_Required action_
Look at each line of the listing. Copy those that hold the string "Xtenex".

* * * * * * *

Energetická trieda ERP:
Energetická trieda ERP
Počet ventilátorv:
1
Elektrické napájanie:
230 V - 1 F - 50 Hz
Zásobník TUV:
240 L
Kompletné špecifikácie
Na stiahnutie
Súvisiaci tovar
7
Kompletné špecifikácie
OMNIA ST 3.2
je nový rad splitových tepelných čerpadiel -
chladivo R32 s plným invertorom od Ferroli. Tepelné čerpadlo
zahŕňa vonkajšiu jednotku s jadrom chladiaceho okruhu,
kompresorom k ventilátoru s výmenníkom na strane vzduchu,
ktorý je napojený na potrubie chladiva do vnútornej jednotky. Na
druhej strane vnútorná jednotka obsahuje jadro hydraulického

* * * * * * *

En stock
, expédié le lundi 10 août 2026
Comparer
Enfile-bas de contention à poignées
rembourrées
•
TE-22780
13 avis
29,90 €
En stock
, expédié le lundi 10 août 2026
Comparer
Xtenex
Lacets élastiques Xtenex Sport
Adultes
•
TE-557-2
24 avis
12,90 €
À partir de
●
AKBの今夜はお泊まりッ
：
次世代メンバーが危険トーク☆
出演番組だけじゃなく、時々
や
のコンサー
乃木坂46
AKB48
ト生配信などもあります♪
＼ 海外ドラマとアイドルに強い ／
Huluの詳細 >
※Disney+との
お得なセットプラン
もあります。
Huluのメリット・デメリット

* * * * * * *

_Response to the exercise_
Xtenex
Lacets élastiques Xtenex Sport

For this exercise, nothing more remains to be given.